Go and buy yourself one of those cheap masks that's used for painting and woodwork, from one of the hardware shops and try it for a few minutes whilst cycling. You'll quickly discover that a) it is horrible to breathe through them, b) you'll be overwhelmed by the smell your own breakfast after a few seconds of using it c) you look funny and therefore kids won't use it and of course, d), they don't work for filtering gases and super-fine particles.

Just walk/cycle and stop worrying.


----------



## classic33 (3 Dec 2018)

There are disposable masks that can filter out the particle matter, but non that will filter out the gases. Any break in the seal around the mask will render it useless.

In use, you'd be looking at around the hour mark, before what's been stopped, makes it useless. 

I've a enclosed system that relies on it's own supply, full face mask, which I've used a few times. Certainly gets me noticed.

When you say a steep hill, how steep?


----------



## Pat "5mph" (3 Dec 2018)

Depending on you finances, a cargo bike with electric assistance would be ideal.
Not cheap, but if you factor in that you can go for bulk shopping with one, plus you could resell it when the kids have graduated to ride their own bikes, you could use it instead of running a car.
A family in my area uses one, the Mum cycles the cargo bike in all weathers, a commute around 10 miles return, twice a day.
She has two boys, they both used to sit in the cargo bike, one now rides his own bike, impatiently waiting for Mum to catch up.
The hill: after a few months I'm sure your kids will get used to it, ride it no problems, they have the energy of youth on their side.


----------



## ecomama (3 Dec 2018)

Thanks for all posts. Perhaps you are right.. we will start slowly just a couple of times a week and add on gradually. Perhaps I am a bit of a worrier ;-)


----------



## tamiya (4 Dec 2018)

Do you already cycle up that hill?  

A long tail cargo bike (Yuba, Kona, Surly etc, electrified) can be fitted with rails on the rear bed, have seen kiddies on their own bikes hanging onto the cargo rails for occasional boost up the hills.


----------



## Threevok (4 Dec 2018)

You can't cycle to school here - as the school is on a steep hill.

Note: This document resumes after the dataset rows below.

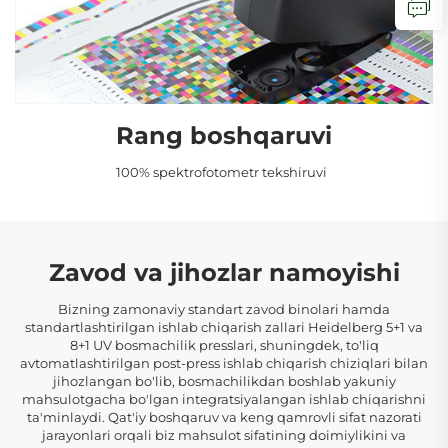
Rang boshqaruvi
100% spektrofotometr tekshiruvi
Zavod va jihozlar namoyishi
Bizning zamonaviy standart zavod binolari hamda
standartlashtirilgan ishlab chiqarish zallari Heidelberg 5+1 va
8+1 UV bosmachilik presslari, shuningdek, to'liq
avtomatlashtirilgan post-press ishlab chiqarish chiziqlari bilan
jihozlangan bo'lib, bosmachilikdan boshlab yakuniy
mahsulotgacha bo'lgan integratsiyalangan ishlab chiqarishni
ta'minlaydi. Qat'iy boshqaruv va keng qamrovli sifat nazorati
jarayonlari orqali biz mahsulot sifatining doimiylikini va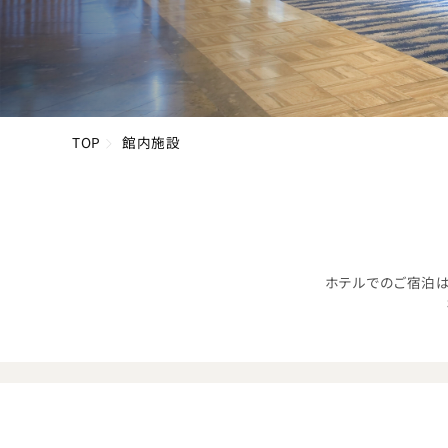
TOP
館内施設
ホテルでのご宿泊は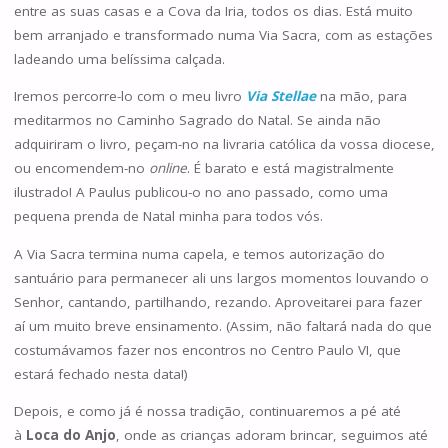
entre as suas casas e a Cova da Iria, todos os dias. Está muito
bem arranjado e transformado numa Via Sacra, com as estações
ladeando uma belíssima calçada.
Iremos percorre-lo com o meu livro
Via Stellae
na mão, para
meditarmos no Caminho Sagrado do Natal. Se ainda não
adquiriram o livro, peçam-no na livraria católica da vossa diocese,
ou encomendem-no
online
. É barato e está magistralmente
ilustrado! A Paulus publicou-o no ano passado, como uma
pequena prenda de Natal minha para todos vós.
A Via Sacra termina numa capela, e temos autorização do
santuário para permanecer ali uns largos momentos louvando o
Senhor, cantando, partilhando, rezando. Aproveitarei para fazer
aí um muito breve ensinamento. (Assim, não faltará nada do que
costumávamos fazer nos encontros no Centro Paulo VI, que
estará fechado nesta data!)
Depois, e como já é nossa tradição, continuaremos a pé até
à
Loca do Anjo
, onde as crianças adoram brincar, seguimos até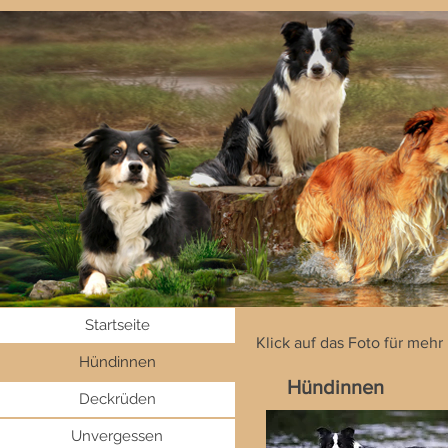
Startseite
Klick auf das Foto für mehr
Hündinnen
Hündinnen
Deckrüden
Unvergessen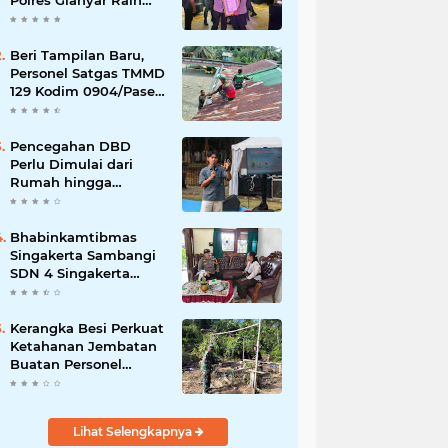
Polres Gianyar Raih
Penghargaan
Hoegeng Awards 2026
Beri Tampilan Baru,
Personel Satgas TMMD
129 Kodim 0904/Paser
Cat Atap Rumah
Marbot
Pencegahan DBD
Perlu Dimulai dari
Rumah hingga
Lingkungan Sekolah
Bhabinkamtibmas
Singakerta Sambangi
SDN 4 Singakerta
Edukasi Pencegahan
Penculikan Anak
Kerangka Besi Perkuat
Ketahanan Jembatan
Buatan Personel
TMMD 129
Lihat Selengkapnya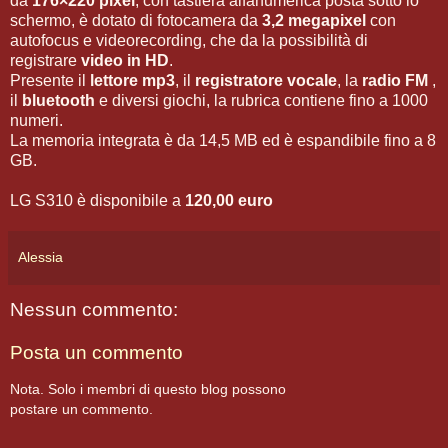
da
176×220 pixel
, con tastiera alfanumerica posta sotto lo
schermo, è dotato di fotocamera da
3,2 megapixel
con
autofocus e videorecording, che da la possibilità di
registrare
video in HD
.
Presente il
lettore mp3
, il
registratore vocale
, la
radio FM
,
il
bluetooth
e diversi giochi, la rubrica contiene fino a 1000
numeri.
La memoria integrata è da 14,5 MB ed è espandibile fino a 8
GB.
LG S310 è disponibile a
120,00 euro
Alessia
Nessun commento:
Posta un commento
Nota. Solo i membri di questo blog possono
postare un commento.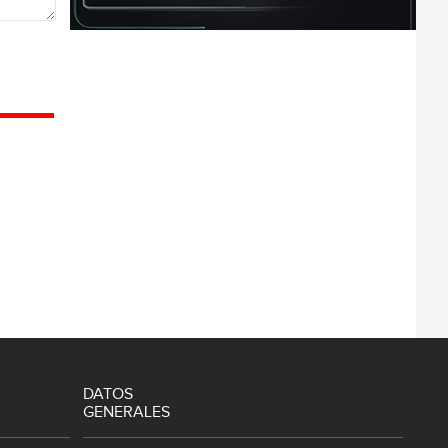
DATOS
GENERALES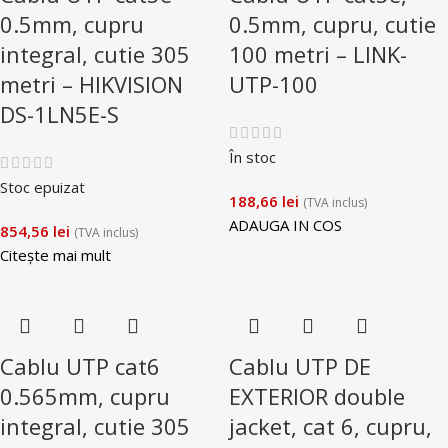
0.5mm, cupru
0.5mm, cupru, cutie
integral, cutie 305
100 metri – LINK-
metri – HIKVISION
UTP-100
DS-1LN5E-S
În stoc
Stoc epuizat
188,66
lei
(TVA inclus)
ADAUGA IN COS
854,56
lei
(TVA inclus)
Citește mai mult
Cablu UTP cat6
Cablu UTP DE
0.565mm, cupru
EXTERIOR double
integral, cutie 305
jacket, cat 6, cupru,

It's that steep, that not even I would attempt it - and I like hills


----------



## glasgowcyclist (4 Dec 2018)

Pat "5mph" said:


> Depending on you finances, a cargo bike with electric assistance would be ideal.
> Not cheap, but if you factor in that you can go for bulk shopping with one, plus you could resell it when the kids have graduated to ride their own bikes, you could use it instead of running a car.
> A family in my area uses one, the Mum cycles the cargo bike in all weathers, a commute around 10 miles return, twice a day.
> She has two boys, they both used to sit in the cargo bike, one now rides his own bike, impatiently waiting for Mum to catch up.
> The hill: after a few months I'm sure your kids will get used to it, ride it no problems, they have the energy of youth on their side.




Is this the Mum?







She's usually accompanied by another child on a bike, plus Dad (I assume) on his.
The Urban Arrow isn't cheap but is very useful.


----------



## Heltor Chasca (4 Dec 2018)

We use a Surly Big Dummy for the 4.25km (one way) school run on a daily basis. The return leg (which I have to do twice) is on an average 9% hill with two 13% lumps within that. But the climb is only just over half a kilometre so it’s over with in about 3 minutes.

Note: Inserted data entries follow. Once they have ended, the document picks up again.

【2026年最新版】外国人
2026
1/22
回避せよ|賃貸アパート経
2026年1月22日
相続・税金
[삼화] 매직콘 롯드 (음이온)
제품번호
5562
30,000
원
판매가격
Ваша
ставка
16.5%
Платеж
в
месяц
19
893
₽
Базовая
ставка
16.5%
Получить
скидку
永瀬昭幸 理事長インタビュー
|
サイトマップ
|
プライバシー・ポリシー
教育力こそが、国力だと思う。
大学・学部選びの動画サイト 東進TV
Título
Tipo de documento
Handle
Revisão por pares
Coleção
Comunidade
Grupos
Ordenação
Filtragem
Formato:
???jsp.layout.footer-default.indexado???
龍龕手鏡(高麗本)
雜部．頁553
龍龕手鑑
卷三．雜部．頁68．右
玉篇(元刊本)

It’s great. For once the motons are shouting ‘Pedal!’ at my daughter to help me up the hill rather than shouting at me for riding a bike. It’s all good.

When she grows into her 24” Isla Bike, I will tow that through the dodgy section of the town we pass through. Then when we are on the Greenway, she will commandeer herself the rest of the way.


----------



## Heltor Chasca (4 Dec 2018)

We have done a couple of tours in the NL too. Great bike.


----------



## Pat "5mph" (4 Dec 2018)

@ecomama the picture that @glasgowcyclist is the picture of that family I was mentioning.
One of the boys is now older, he rides his own bike along to the cargo.
And yes, the Dad rides too, I've met him a couple of times.
That cargo bike must have been expensive, but they have been using it for at least 5 years.


----------



## Heltor Chasca (4 Dec 2018)

A guy who comes to our swimming club welded and fabricated his own bakfiet. It’s rather good. Some handling issues, but good all the same.


----------



## mustang1 (4 Dec 2018)

ecomama said:


> Hello there,
> 
> 
> New here… so far my family has been cy
> ...


How long does it take to drive each way versus cycling?


----------